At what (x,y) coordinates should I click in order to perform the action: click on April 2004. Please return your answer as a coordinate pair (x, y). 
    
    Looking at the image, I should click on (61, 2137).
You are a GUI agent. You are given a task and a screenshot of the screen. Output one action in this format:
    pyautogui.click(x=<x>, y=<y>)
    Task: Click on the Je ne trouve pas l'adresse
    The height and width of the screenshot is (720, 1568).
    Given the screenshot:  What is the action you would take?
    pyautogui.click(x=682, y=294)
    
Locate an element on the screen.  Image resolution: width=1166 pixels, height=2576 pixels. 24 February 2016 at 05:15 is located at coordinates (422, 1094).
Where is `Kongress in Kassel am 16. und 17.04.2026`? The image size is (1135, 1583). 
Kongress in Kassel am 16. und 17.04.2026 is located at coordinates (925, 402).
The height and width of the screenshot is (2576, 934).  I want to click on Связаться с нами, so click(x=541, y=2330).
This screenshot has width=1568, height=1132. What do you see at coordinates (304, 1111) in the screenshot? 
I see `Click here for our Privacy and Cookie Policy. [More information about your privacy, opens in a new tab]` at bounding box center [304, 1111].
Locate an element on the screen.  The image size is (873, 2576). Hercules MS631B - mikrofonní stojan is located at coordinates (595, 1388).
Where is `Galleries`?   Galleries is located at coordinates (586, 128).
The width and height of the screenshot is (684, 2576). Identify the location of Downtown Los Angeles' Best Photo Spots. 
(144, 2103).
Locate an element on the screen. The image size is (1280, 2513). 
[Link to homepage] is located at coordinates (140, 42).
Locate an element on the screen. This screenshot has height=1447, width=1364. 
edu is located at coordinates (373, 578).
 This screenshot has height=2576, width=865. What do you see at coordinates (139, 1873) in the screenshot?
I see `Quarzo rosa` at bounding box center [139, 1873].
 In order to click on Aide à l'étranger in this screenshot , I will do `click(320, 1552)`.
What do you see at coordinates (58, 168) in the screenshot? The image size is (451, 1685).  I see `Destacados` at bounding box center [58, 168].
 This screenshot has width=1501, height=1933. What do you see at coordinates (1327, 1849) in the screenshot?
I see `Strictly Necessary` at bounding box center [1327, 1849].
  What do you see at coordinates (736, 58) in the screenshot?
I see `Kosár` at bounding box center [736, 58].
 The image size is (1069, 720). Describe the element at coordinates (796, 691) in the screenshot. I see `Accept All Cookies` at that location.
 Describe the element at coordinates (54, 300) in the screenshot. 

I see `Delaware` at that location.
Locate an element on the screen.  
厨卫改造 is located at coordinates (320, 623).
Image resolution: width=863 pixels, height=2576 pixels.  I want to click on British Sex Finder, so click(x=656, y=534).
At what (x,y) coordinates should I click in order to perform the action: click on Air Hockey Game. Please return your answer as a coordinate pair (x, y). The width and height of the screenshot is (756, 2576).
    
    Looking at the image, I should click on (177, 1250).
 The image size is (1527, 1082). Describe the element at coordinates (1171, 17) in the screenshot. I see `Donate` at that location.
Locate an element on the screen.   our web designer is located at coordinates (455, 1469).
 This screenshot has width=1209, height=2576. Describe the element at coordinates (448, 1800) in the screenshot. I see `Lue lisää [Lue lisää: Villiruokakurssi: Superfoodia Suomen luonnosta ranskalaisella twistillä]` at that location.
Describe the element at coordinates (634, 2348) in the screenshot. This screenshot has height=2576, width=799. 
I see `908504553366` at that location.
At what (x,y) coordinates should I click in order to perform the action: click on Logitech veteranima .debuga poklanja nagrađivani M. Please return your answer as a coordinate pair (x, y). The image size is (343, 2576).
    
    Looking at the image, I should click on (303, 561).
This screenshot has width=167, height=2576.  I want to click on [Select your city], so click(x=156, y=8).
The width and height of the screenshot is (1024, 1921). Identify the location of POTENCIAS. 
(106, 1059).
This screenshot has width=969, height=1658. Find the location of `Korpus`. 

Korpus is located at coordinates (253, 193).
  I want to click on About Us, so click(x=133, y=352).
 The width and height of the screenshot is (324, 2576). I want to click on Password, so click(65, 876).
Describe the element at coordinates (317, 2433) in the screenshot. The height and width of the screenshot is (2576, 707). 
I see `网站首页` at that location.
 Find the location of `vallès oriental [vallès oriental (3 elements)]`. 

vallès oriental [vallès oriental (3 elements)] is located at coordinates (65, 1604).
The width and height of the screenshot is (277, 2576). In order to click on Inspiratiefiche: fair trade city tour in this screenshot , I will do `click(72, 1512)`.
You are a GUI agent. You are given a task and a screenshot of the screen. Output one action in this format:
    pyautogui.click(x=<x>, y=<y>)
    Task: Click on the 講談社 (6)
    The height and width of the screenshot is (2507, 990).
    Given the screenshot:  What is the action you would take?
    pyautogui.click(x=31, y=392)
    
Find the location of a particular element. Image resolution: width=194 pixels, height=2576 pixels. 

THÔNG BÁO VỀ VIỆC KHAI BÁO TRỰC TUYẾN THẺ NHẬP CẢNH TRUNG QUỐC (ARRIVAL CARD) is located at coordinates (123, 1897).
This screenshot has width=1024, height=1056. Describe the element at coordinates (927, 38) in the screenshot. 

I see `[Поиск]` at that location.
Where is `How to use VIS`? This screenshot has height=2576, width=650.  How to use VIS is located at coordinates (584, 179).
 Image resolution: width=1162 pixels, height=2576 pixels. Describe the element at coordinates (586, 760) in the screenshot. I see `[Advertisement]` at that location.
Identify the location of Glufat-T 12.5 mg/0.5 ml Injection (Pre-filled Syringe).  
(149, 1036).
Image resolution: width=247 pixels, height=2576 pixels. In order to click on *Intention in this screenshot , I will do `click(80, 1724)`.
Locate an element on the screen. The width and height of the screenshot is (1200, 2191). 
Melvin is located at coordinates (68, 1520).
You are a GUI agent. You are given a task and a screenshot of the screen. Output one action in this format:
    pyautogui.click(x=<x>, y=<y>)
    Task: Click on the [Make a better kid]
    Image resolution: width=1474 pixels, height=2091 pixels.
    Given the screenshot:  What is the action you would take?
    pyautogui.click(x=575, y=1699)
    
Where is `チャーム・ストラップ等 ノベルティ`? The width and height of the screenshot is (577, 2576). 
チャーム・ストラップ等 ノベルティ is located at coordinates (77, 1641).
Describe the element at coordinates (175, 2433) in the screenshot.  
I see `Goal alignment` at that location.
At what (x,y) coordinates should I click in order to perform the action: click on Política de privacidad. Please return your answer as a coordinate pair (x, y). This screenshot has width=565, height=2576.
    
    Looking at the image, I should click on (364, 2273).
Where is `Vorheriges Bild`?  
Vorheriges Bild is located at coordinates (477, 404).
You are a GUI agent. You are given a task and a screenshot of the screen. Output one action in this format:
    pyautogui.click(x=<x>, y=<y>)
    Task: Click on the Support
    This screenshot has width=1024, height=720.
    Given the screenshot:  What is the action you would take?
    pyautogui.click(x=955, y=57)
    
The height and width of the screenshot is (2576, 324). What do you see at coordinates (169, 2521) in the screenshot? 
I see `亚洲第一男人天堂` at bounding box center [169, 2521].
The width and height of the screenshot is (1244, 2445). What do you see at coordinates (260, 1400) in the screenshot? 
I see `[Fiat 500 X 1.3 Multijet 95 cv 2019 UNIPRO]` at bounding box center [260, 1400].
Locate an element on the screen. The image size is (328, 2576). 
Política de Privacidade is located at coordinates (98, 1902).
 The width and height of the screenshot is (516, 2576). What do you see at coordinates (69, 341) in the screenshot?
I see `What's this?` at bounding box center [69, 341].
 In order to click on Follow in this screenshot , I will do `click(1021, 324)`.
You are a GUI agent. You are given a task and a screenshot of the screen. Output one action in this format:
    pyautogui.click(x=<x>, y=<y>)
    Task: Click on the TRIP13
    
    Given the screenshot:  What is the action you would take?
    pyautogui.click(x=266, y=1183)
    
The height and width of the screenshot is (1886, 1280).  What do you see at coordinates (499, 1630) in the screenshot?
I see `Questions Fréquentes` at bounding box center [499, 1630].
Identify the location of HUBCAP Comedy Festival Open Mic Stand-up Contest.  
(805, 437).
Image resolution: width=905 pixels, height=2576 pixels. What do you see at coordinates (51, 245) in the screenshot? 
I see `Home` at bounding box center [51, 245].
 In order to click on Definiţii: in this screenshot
----------
■ WHAT TO PRODUCE ■
Using the records above, work out the number of lines that contain "city" and write only that number.

■ SOLUTION TO THIS PROBLEM ■
2